Q: I have two daughters ages eight and six years of age. They are perfect little girls and my husband and I love them very much. The past few months my husband and I have seen them act out what I would call a form of masturbation. We are speechless and really thought we were ideal parents until we ran into this problem. Please let me know if you can help.

A: Your two perfect little girls are still perfect. You and your husband have not done anything wrong as parents. Perfect children explore their own bodies - it's the natural and normal thing to do. Gone are the days (halleluia!) where doctors regularly prescribed tying children's hands to the bed rails at night if they were caught masturbating. We now know that masturbation is normal, that all children ARE sexual beings, and that it's not the same AT ALL as adult sexuality. Kids touching their genitals has a totally different meaning than it does for adults, and you should not impose adult sexuality - desires, motives - on children's self-exploration. This issue is largely a matter of age-appropriate behavior and manners. It's not uncommon for a three year old to hold or stroke his or her genitals when agitated, or for school age kids to engage in exploratory sex play ("playing doctor"). It's normal and usual for a child to occasionally or regularly touch his or her body when falling asleep.
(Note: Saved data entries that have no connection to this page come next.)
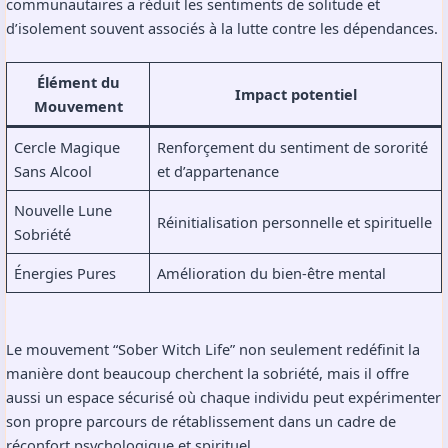
communautaires a réduit les sentiments de solitude et
d’isolement souvent associés à la lutte contre les dépendances.
Élément du
Impact potentiel
Mouvement
Cercle Magique
Renforçement du sentiment de sororité
Sans Alcool
et d’appartenance
Nouvelle Lune
Réinitialisation personnelle et spirituelle
Sobriété
Énergies Pures
Amélioration du bien-être mental
Le mouvement “Sober Witch Life” non seulement redéfinit la
manière dont beaucoup cherchent la sobriété, mais il offre
aussi un espace sécurisé où chaque individu peut expérimenter
son propre parcours de rétablissement dans un cadre de
réconfort psychologique et spirituel.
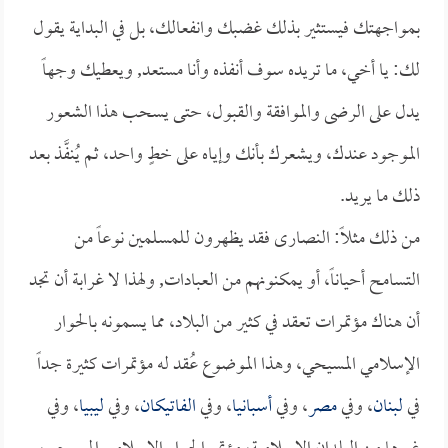
بمواجهتك فيستثير بذلك غضبك وانفعالك، بل في البداية يقول
لك: يا أخي، ما تريده سوف أنفذه وأنا مستعد, ويعطيك وجهاً
يدل على الرضى والموافقة والقبول، حتى يسحب هذا الشعور
الموجود عندك، ويشعرك بأنك وإياه على خطٍ واحد، ثم يُنفَّذ بعد
ذلك ما يريد.
من ذلك مثلاً: النصارى فقد يظهرون للمسلمين نوعاً من
التسامح أحياناً، أو يمكنونهم من العبادات, ولهذا لا غرابة أن تجد
أن هناك مؤتمرات تعقد في كثير من البلاد، مما يسمونه بالحوار
الإسلامي المسيحي، وهذا الموضوع عُقد له مؤتمرات كثيرة جداً
في
لبنان
، وفي
مصر
، وفي
أسبانيا
، وفي
الفاتيكان
، وفي
ليبيا
، وفي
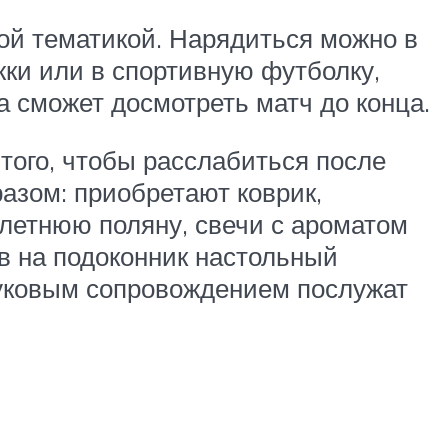
ной тематикой. Нарядиться можно в
ки или в спортивную футболку,
а сможет досмотреть матч до конца.
того, чтобы расслабиться после
азом: приобретают коврик,
летнюю поляну, свечи с ароматом
ив на подоконник настольный
вуковым сопровождением послужат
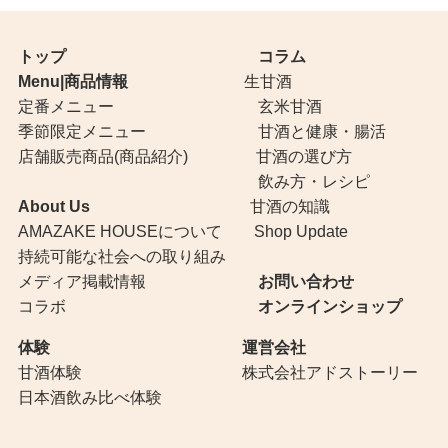
トップ
コラム
Menu|商品情報
生甘酒
定番メニュー
玄米甘酒
季節限定メニュー
甘酒と健康・腸活
店舗販売商品(商品紹介)
甘酒の選び方
飲み方・レシピ
About Us
甘酒の知識
AMAZAKE HOUSEについて
Shop Update
持続可能な社会への取り組み
メディア掲載情報
お問い合わせ
コラボ
オンラインショップ
体験
運営会社
甘酒体験
株式会社アドストーリー
日本酒飲み比べ体験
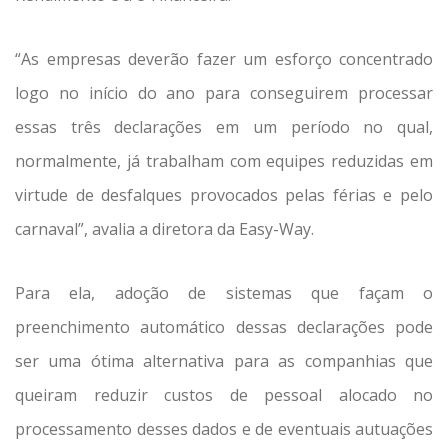
“As empresas deverão fazer um esforço concentrado
logo no início do ano para conseguirem processar
essas três declarações em um período no qual,
normalmente, já trabalham com equipes reduzidas em
virtude de desfalques provocados pelas férias e pelo
carnaval”, avalia a diretora da Easy-Way.
Para ela, adoção de sistemas que façam o
preenchimento automático dessas declarações pode
ser uma ótima alternativa para as companhias que
queiram reduzir custos de pessoal alocado no
processamento desses dados e de eventuais autuações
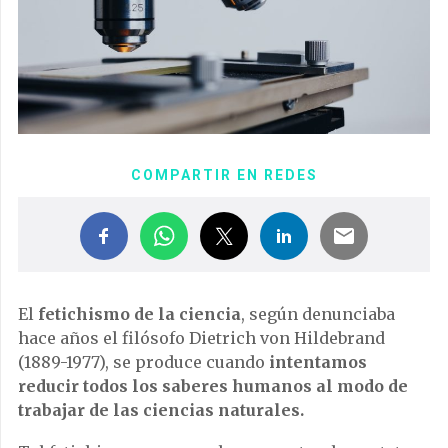
COMPARTIR EN REDES
El
fetichismo de la ciencia
, según denunciaba
hace años el filósofo Dietrich von Hildebrand
(1889-1977), se produce cuando
intentamos
reducir todos los saberes humanos al modo de
trabajar de las ciencias naturales.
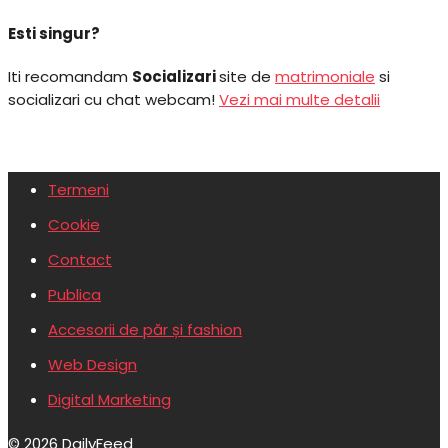
Esti singur?
Iti recomandam
Socializari
site de
matrimoniale
si
socializari cu chat webcam!
Vezi mai multe detalii
Termeni
Cookie
Contact
Publica
Accesorii de păr și fashion
Web Design
Digital Marketing
© 2026 DailyFeed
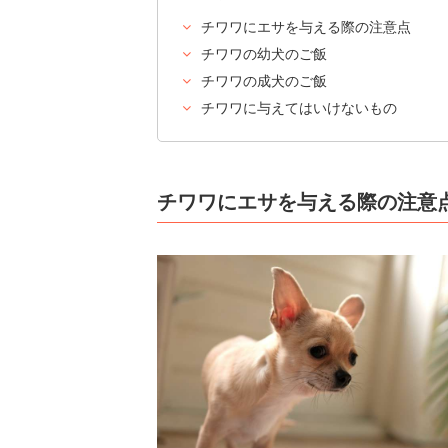
チワワにエサを与える際の注意点
チワワの幼犬のご飯
チワワの成犬のご飯
チワワに与えてはいけないもの
チワワにエサを与える際の注意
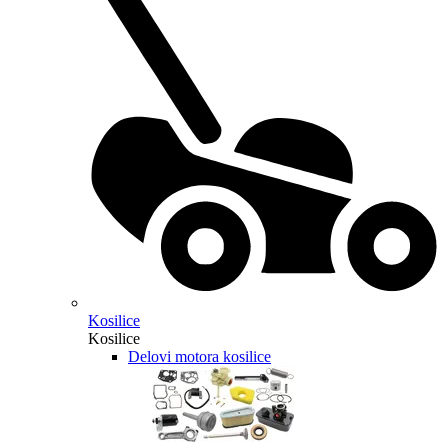
Kosilice
Kosilice
Delovi motora kosilice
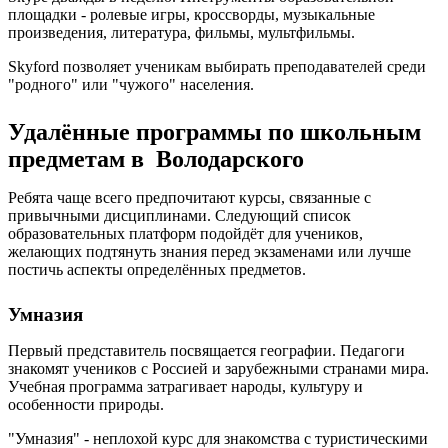
площадки - ролевые игры, кроссворды, музыкальные
произведения, литература, фильмы, мультфильмы.
Skyford позволяет ученикам выбирать преподавателей среди
"родного" или "чужого" населения.
Удалённые программы по школьным
предметам в Володарского
Ребята чаще всего предпочитают курсы, связанные с
привычными дисциплинами. Следующий список
образовательных платформ подойдёт для учеников,
желающих подтянуть знания перед экзаменами или лучше
постичь аспекты определённых предметов.
Умназия
Первый представитель посвящается географии. Педагоги
знакомят учеников с Россией и зарубежными странами мира.
Учебная программа затрагивает народы, культуру и
особенности природы.
"Умназия" - неплохой курс для знакомства с туристическими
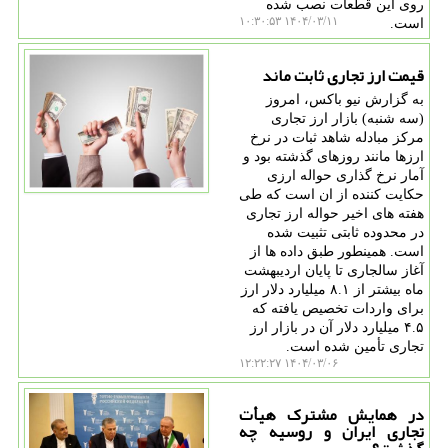
روی این قطعات نصب شده
۱۴۰۴/۰۳/۱۱ ۱۰:۳۰:۵۳
است.
قیمت ارز تجاری ثابت ماند
به گزارش نیو باکس، امروز
(سه شنبه) بازار ارز تجاری
مرکز مبادله شاهد ثبات در نرخ
ارزها مانند روزهای گذشته بود و
آمار نرخ گذاری حواله ارزی
حکایت کننده از ان است که طی
هفته های اخیر حواله ارز تجاری
در محدوده ثابتی تثبیت شده
است. همینطور طبق داده ها از
آغاز سالجاری تا پایان اردیبهشت
ماه بیشتر از ۸.۱ میلیارد دلار ارز
برای واردات تخصیص یافته که
۴.۵ میلیارد دلار آن در بازار ارز
تجاری تأمین شده است.
۱۴۰۴/۰۳/۰۶ ۱۲:۲۲:۲۷
در همایش مشترک هیأت
تجاری ایران و روسیه چه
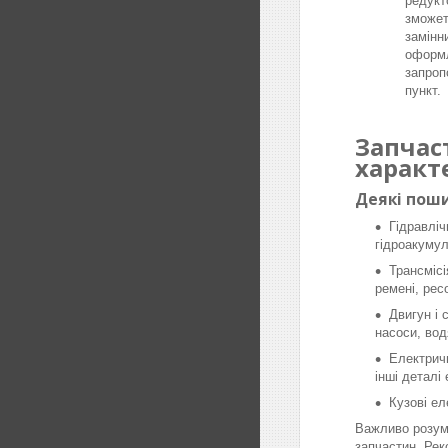
редукт
зможет
замінн
оформл
запроп
пункт.
Запчас
характ
Деякі поши
Гідравліч
гідроакумул
Трансмісі
ремені, рес
Двигун і 
насоси, вод
Електричн
інші деталі
Кузові ел
Важливо розумі
запчастин. Рек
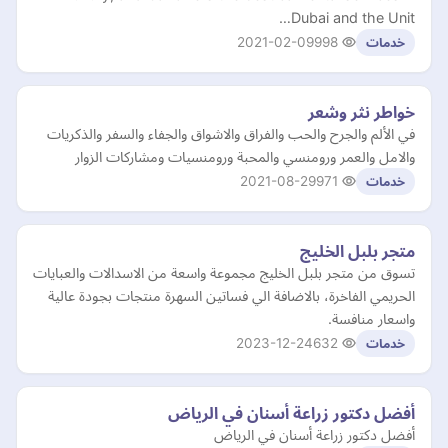
Dubai and the Unit…
2021-02-09
998
خدمات
خواطر نثر وشعر
في الألم والجرح والحب والفراق والاشواق والجفاء والسفر والذكريات
والامل والعمر ورومنسي والمحبة ورومنسيات ومشاركات الزوار
2021-08-29
971
خدمات
متجر بلبل الخليج
تسوق من متجر بلبل الخليج مجموعة واسعة من الاسدالات والعبايات
الحريمي الفاخرة، بالاضافة الي فساتين السهرة منتجات بجودة عالية
واسعار منافسة.
2023-12-24
632
خدمات
أفضل دكتور زراعة أسنان في الرياض
أفضل دكتور زراعة أسنان في الرياض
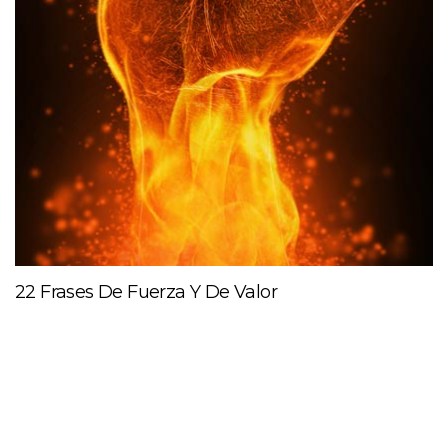
22 Frases De Fuerza Y De Valor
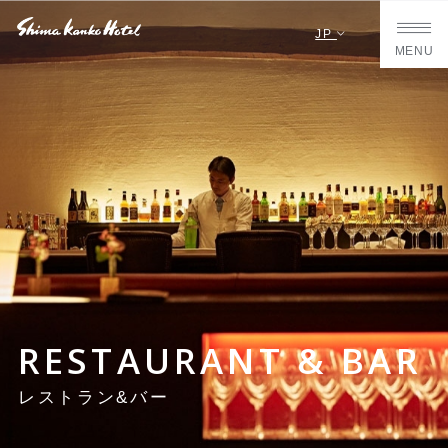
JP
MENU
RESTAURANT & BAR
レストラン&バー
These are normal and a completely different behaviors from, for instance, a twelve year old masturbating at the dinner table. (A twelve year old child behaving this inappropriately needs some psychological help!) If your girls are performing little explicit dances for the dinner guests, yes, by all means talk to them about privacy, and the importance of keeping private acts private. If, however, this is a case of surprising a six-year-old self-stimulating in the closet or bathtub, you might want to simply excuse yourself. Part of it will depend upon your own comfort level. Treat your children's behavior as you would any other behavior that needs guidelines ("Honey, that's a private thing to do..."), and by all means, DO NOT punish them for doing what is natural and normal. As parents, our job is to make our kids maintain a sense of pride and pleasure in their bodies while teaching them manners. In this case, manners simply means learning appropriate public behavior. Remember, too, that parental shame and embarrassment has a way of transmitting itself magically to children - so you might want to check your biases. Enjoy your little girls!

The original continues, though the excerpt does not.